There is also industry variation on how important intraday limits are. Some desks would normally experience a high daily turnover of positions (currencies, government bonds, cash equities), others less. Most firms believe the desk heads would expect traders to stay within their limits during the entire day, and that desk heads would have a feel for whether that was true based on real-time position-tracking systems. But only a couple of firms have an ability to monitor intraday limits in real time. Merely having a set of limits is not a sufficient condition for defining the risk appetite of a firm. As carefully as the limits may be defined and attuned to the budget and the realities of the business environment, they do not capture the essence of what the risk culture should be. In fact, they could backfire, in that traders could game them—try to maximize the amount of trades they can do while staying within their risk limits. Something else is needed to provide a moral compass, which everyone in the firm can use to make myriads of daily decisions about appropriateness beyond the question of whether a trade is within limits. "No surprises" is one attempt at such a standard but is too vague and trite, because it could apply to any firm. A clear qualitative description of the risk appetite should include reference to the desired risk profile of the firm, its strategic and its budget goals. A holistic perspective on risk appetite would also include a crisp quantification in terms of stress limits or stop-loss limits and its impact on the firm's capital and earnings.

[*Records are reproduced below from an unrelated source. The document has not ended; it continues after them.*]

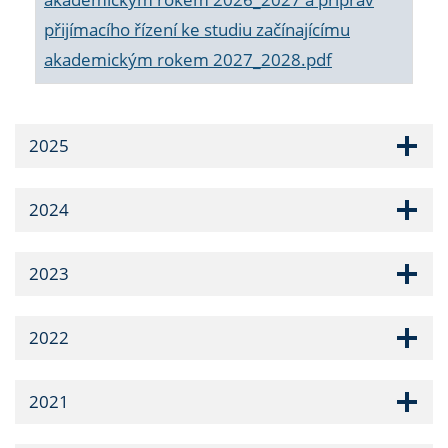
přijímacího řízení ke studiu začínajícímu
akademickým rokem 2027_2028.pdf
2025
2024
2023
2022
2021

One important piece of the intricate risk management puzzle is the back office, the processing function. Not only is it important that the back office cannot be subverted—incented to allow the front office to manipulate the trade processing in ways that alter the profit and loss statement; it is also important that it be adequately resourced to handle large volumes of trades. Controls in the back office have played a large role in many of the most visible trading debacles. Yet risk managers frequently are unfamiliar with that area. The back office still is seen as a service center, frequently reporting to the business unit, though not to the front office traders within it. Less frequently, it reports to the COO or CEO of the group. It seems to us that this critical process of the risk management framework should be under the purview of risk management. For one thing, it may have better access to resources if it reported to a risk management framework that itself had a high stature within the firm. As it is, back-office capacity is frequently outrun by volumes. The caveat is that at present, risk management does not generally have the skill set or the experience. That skill could be acquired over time, and would further the more holistic view of risk in an enterprise-wide risk framework.

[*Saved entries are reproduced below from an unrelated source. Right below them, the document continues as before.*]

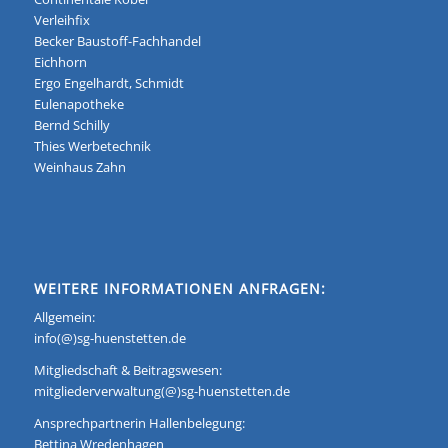
Verleihfix
Becker Baustoff-Fachhandel
Eichhorn
Ergo Engelhardt, Schmidt
Eulenapotheke
Bernd Schilly
Thies Werbetechnik
Weinhaus Zahn
WEITERE INFORMATIONEN ANFRAGEN:
Allgemein:
info(@)sg-huenstetten.de
Mitgliedschaft & Beitragswesen:
mitgliederverwaltung(@)sg-huenstetten.de
Ansprechpartnerin Hallenbelegung:
Bettina Wredenhagen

As different as the risk structures at various large firms are, it is sometimes difficult to say that different structures may work for different types of firms. In particular, the smaller, more focused types of trading houses have thrived for years with a relatively decentralized type of structure, with less formal documentation and procedures and less in the way of checks and balances from independent bodies. They rely instead on excellent communication flow and a strong understanding of the firm's risk appetite on the part of all business managers. The problem is that as a firm grows, it may become too complex to work in this fashion. The point at which that happens will not necessarily be apparent ex ante. Thus, our position is that the following attributes of best practices are important:

• A robust internal information system is needed that permits sophisticated analysis of portfolio risks and stress testing;
• Risk limits need to be assigned by the risk function down to the desk level; and
• A holistic and well-articulated risk tolerance statement is an important aspect of developing a strong risk culture.

The risk function needs to strive to attain a high stature within the firm. A centralized reporting framework reporting to the CEO is preferable but insufficient to ensure the independence of the risk function. An emphasis on the quality of personnel who can work effectively in a partnership with the business units is a critical aspect of a strong risk function.